Le pétrole qui fâche Samedi 23 septembre à Hambourg, en Allemagne, le Tribunal international du droit de la mer (TIDM) a estimé que le Ghana n'avait pas violé les droits souverains de la Côte d'Ivoire en engageant des travaux d’exploration pétrolière à la frontière maritime entre les deux pays, alors qu’Abidjan affirmait détenir un droit exclusif d'exploitation des hydrocarbures dans la zone offshore objet du conflit. Disputé depuis 2009, ce gisement contiendrait 240 millions de barils de pétrole. Un verdict qui freine les ambitions de la Côte d’Ivoire de faire passer sa production pétrolière de 45 000 barils par jour actuellement à 200 000 d'ici à 2020, explique l’analyste Maxime Sako. Il pense d’ailleurs que les autorités ivoiriennes n’ont pas eu tort d’encourager les investisseurs étrangers à prospecter dans les eaux territoriales du pays, dans l'espoir d’y découvrir des réserves aussi riches que celles trouvées au large du Ghana. « Selon les spécialistes, lorsqu’on a un gisement de pétrole dans une zone précise, il y a forcément dans les environs d’autres gisements de gaz ou de pétrole » assure-t-il. La Côte d’Ivoire devra-t-elle se contenter de prévisions ? Même si le ministre Bruno Koné soutient « ce n’est pas un échec pour la Côte d’Ivoire », l’échec des négociations entre les deux pays, qui avait conduit le Ghana à saisir le tribunal international, cache mal les tensions sur la question.

Bon voisinage Les officiels des deux pays espèrent garder de bonnes relations bilatérales, du moins officiellement. « Nous ne sommes pas dans un conflit et la Côte d’Ivoire a toujours eu le souci de préserver ses relations de bon voisinage avec le Ghana », estime le porte-parole du gouvernement ivoirien, Bruno Koné Nabagné.
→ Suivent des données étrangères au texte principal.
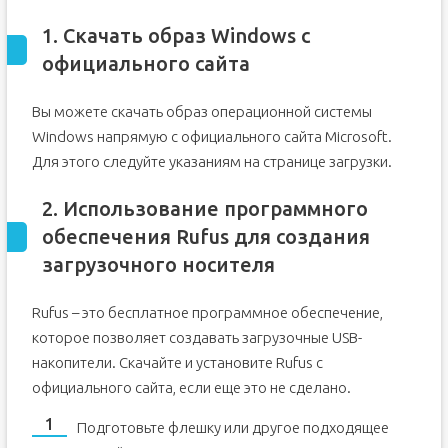
1. Скачать образ Windows с
официального сайта
Вы можете скачать образ операционной системы
Windows напрямую с официального сайта Microsoft.
Для этого следуйте указаниям на странице загрузки.
2. Использование программного
обеспечения Rufus для создания
загрузочного носителя
Rufus – это бесплатное программное обеспечение,
которое позволяет создавать загрузочные USB-
накопители. Скачайте и установите Rufus с
официального сайта, если еще это не сделано.
Подготовьте флешку или другое подходящее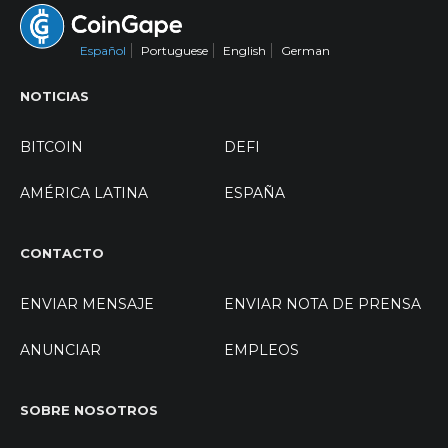
Español
Portuguese
English
German
NOTICIAS
BITCOIN
DEFI
AMÉRICA LATINA
ESPAÑA
CONTACTO
ENVIAR MENSAJE
ENVIAR NOTA DE PRENSA
ANUNCIAR
EMPLEOS
SOBRE NOSOTROS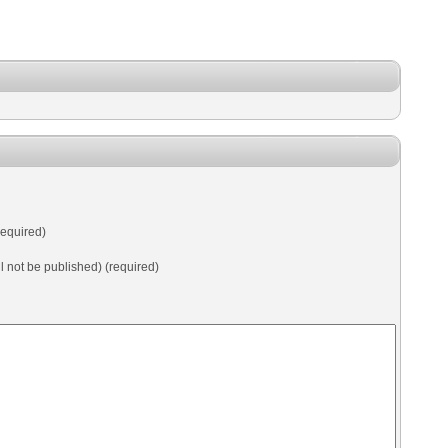
equired)
ll not be published) (required)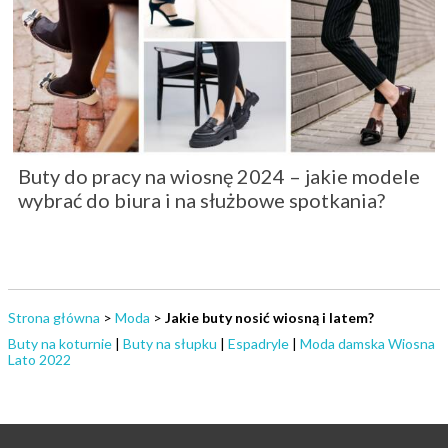
Buty do pracy na wiosnę 2024 – jakie modele
wybrać do biura i na służbowe spotkania?
Strona główna
>
Moda
>
Jakie buty nosić wiosną i latem?
Buty na koturnie
|
Buty na słupku
|
Espadryle
|
Moda damska Wiosna
Lato 2022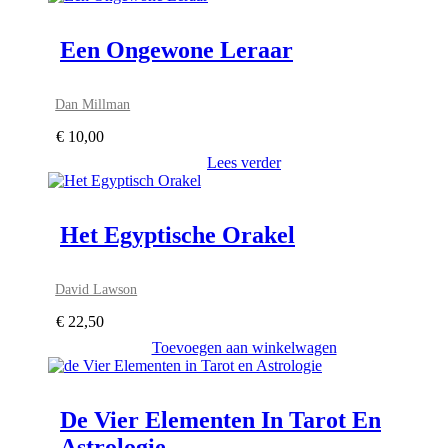
Een Ongewone Leraar
Dan Millman
€
10,00
Lees verder
Het Egyptische Orakel
David Lawson
€
22,50
Toevoegen aan winkelwagen
De Vier Elementen In Tarot En
Astrologie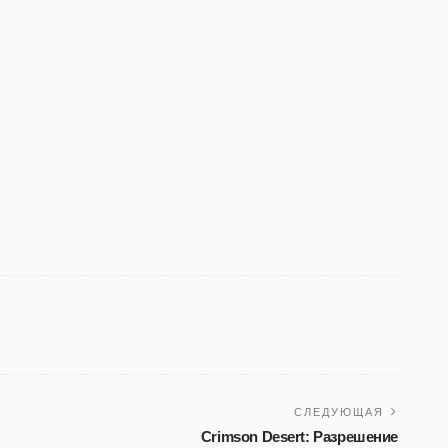
СЛЕДУЮЩАЯ
Crimson Desert: Разрешение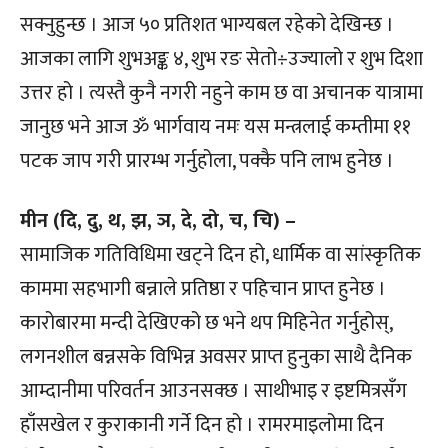
सक्नुहुन्छ । आज ५० प्रतिशत भाग्यबल रहेको देखिन्छ ।
आजका लागि शुभअङ्क ४, शुभ रङ सेतो÷उज्यालो र शुभ दिशा
उत्तर हो । त्यस्तै कुनै नगरी नहुने काम छ वा अचानक यात्रामा
जानुछ भने आज ॐ भार्गवाय नमः यस मन्त्रलाई कम्तीमा ११
पटक जाप गरी प्रारम्भ गर्नुहोला, पक्कै पनि लाभ हुनेछ ।
मीन (दि, दु, थ, झ, ञ, दे, दो, च, चि) –
सामाजिक गतिविधिमा खट्ने दिन हो, धार्मिक वा सांस्कृतिक
काममा सहभागी बन्नाले प्रतिष्ठा र पहिचान प्राप्त हुनेछ ।
कारोबारमा मन्दी देखिएको छ भने थप मिहिनेत गर्नुहोस्,
लगनशील बन्नसके विभिन्न अवसर प्राप्त हुनुका साथै दैनिक
आम्दानीमा परिवर्तन आउनसक्छ । साथीभाइ र इष्टमित्रसँग
हाँसखेल र कुराकानी गर्ने दिन हो । रामरमाइलोमा दिन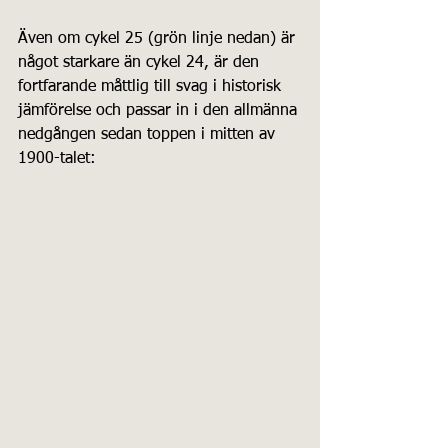
Även om cykel 25 (grön linje nedan) är 
något starkare än cykel 24, är den 
fortfarande måttlig till svag i historisk 
jämförelse och passar in i den allmänna 
nedgången sedan toppen i mitten av 
1900-talet: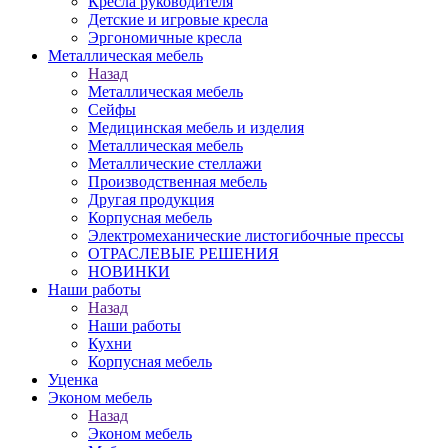
Кресла руководителя
Детские и игровые кресла
Эргономичные кресла
Металлическая мебель
Назад
Металлическая мебель
Сейфы
Медицинская мебель и изделия
Металлическая мебель
Металлические стеллажи
Производственная мебель
Другая продукция
Корпусная мебель
Электромеханические листогибочные прессы
ОТРАСЛЕВЫЕ РЕШЕНИЯ
НОВИНКИ
Наши работы
Назад
Наши работы
Кухни
Корпусная мебель
Уценка
Эконом мебель
Назад
Эконом мебель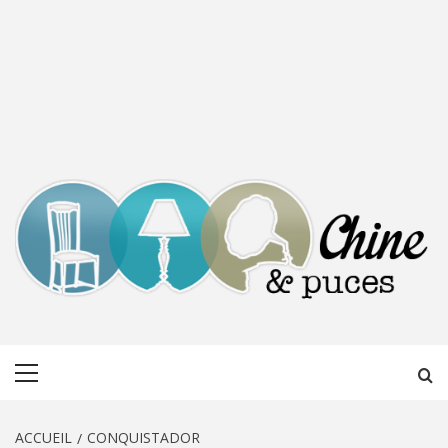
CHINE &
DÉCOUVERTE, PARTAGE DU DIMANCHE
Menu
PUCES
principal
ACCUEIL
CONQUISTADOR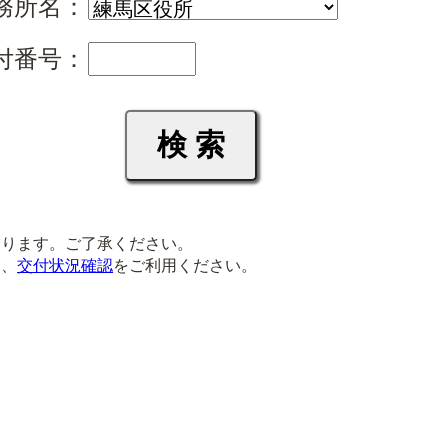
務所名：
付番号：
ります。ご了承ください。
は、
交付状況確認
をご利用ください。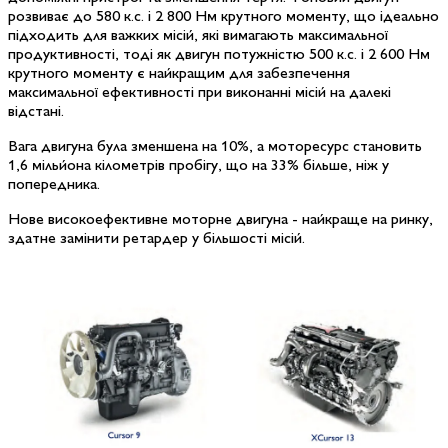
розвиває до 580 к.с. і 2 800 Нм крутного моменту, що ідеально
підходить для важких місій, які вимагають максимальної
продуктивності, тоді як двигун потужністю 500 к.с. і 2 600 Нм
крутного моменту є найкращим для забезпечення
максимальної ефективності при виконанні місій на далекі
відстані.
Вага двигуна була зменшена на 10%, а моторесурс становить
1,6 мільйона кілометрів пробігу, що на 33% більше, ніж у
попередника.
Нове високоефективне моторне двигуна - найкраще на ринку,
здатне замінити ретардер у більшості місій.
Une rhétorique reprise par la ministre ghanéenne de la justice, Gloria Afua Akuffo, qui soutient que les deux pays, après le verdict, ont réaffirmé leur « ferme volonté de travailler ensemble à consolider et à intensifier leur relation fraternelle de coopération et de bon voisinage. » Une position renforcée par les excellents rapports entre les Présidents Alassane Ouattara et Nanan Akufo Addo, qui se vouent mutuellement une grande admiration et jouent la carte de l’apaisement. « La guerre inutile entre le Mali et le Burkina, de même que celle entre le Nigéria et le Cameroun, sont assez éloquentes pour permettre à ces deux pays de prendre conscience qu’ils doivent maintenir un climat de bonne entente pour le bien-être de leurs économies et pour leurs peuples » , commente pour JDA le politologue Bernard Assi.